Roche’s BTK inhibitor fenebrutinib delivers strong efficacy in relapsing multiple sclerosis, opening up a potential multi‑billion‑dollar revenue opportunity for the company

Roche’s BTK inhibitor fenebrutinib has generated a third consecutive Phase III success in multiple sclerosis, strengthening its positioning as a potential first-in-class option across both relapsing and progressive forms of the disease.

What clinical benefits fenebrutinib show in clinical trials?

In the latest pivotal trial, FENhance 1, the oral agent cut the annualised relapse rate in relapsing MS by 51% versus teriflunomide over at least 96 weeks, mirroring the 59% relapse reduction previously reported in the sister study FENhance 2 and translating into an estimated relapse frequency of roughly one event every 17 years.

Both relapsing MS studies also showed significant decreases in MRI lesion activity and favourable trends across disability progression metrics, while the PPMS trial FENtrepid reported benefit on progression comparable to ocrelizumab, together suggesting a consistent impact on both inflammatory and neurodegenerative disease biology.

Across the relapsing MS programme, liver enzyme elevations were generally similar to the teriflunomide comparator; each of the two FENhance trials recorded a single Hy’s Law case, one in each treatment arm, both asymptomatic and resolving after drug discontinuation, and no additional Hy’s Law signals have emerged from the broader MS and autoimmune portfolio.

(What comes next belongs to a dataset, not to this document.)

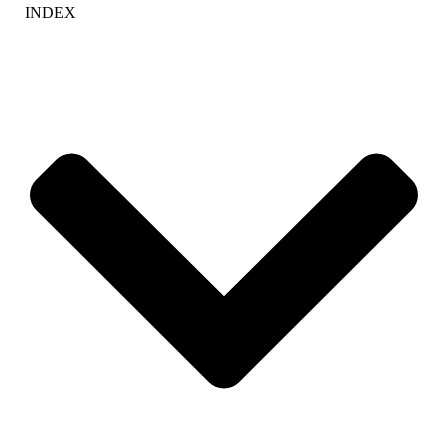
INDEX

Mortality imbalances are under close review, with one death in the teriflunomide arm and eight deaths with varied causes and timings in the fenebrutinib arms across FENhance 1 and 2, prompting further analyses to clarify any potential relationship to treatment.

What is the mechanism of action of fenebrutinib?

Mechanistically, fenebrutinib is a highly selective, reversible, non‑covalent BTK inhibitor engineered to reach the central nervous system, where it modulates both peripheral B‑cell–driven acute inflammation and microglial activity implicated in chronic tissue damage, thereby attempting to bridge the gap between relapse control and long‑term disability protection.

FENhance 1 and 2 together enrolled nearly 1,500 adults with relapsing MS into multicentre, randomised, double‑blind, double‑dummy studies comparing twice‑daily oral fenebrutinib against once‑daily teriflunomide for a minimum of 96 weeks, with annualised relapse rate as the primary endpoint and a comprehensive secondary endpoint battery covering gadolinium‑enhancing T1 lesions, new and enlarging T2 lesions, and composite disability progression based on EDSS, timed 25‑foot walk, and nine‑hole peg test performance.

After completing the blinded phase, participants can transition into an open‑label extension in which all receive fenebrutinib, allowing longer‑term assessment of durability, safety profile, and effects on progression. Taken together, the convergent data from FENhance 1, FENhance 2, and FENtrepid bolster the argument that fenebrutinib could emerge as the first high‑efficacy oral, brain‑penetrant BTK inhibitor with robust evidence in both relapsing and primary progressive MS, potentially reshaping the treatment landscape if regulatory approvals follow.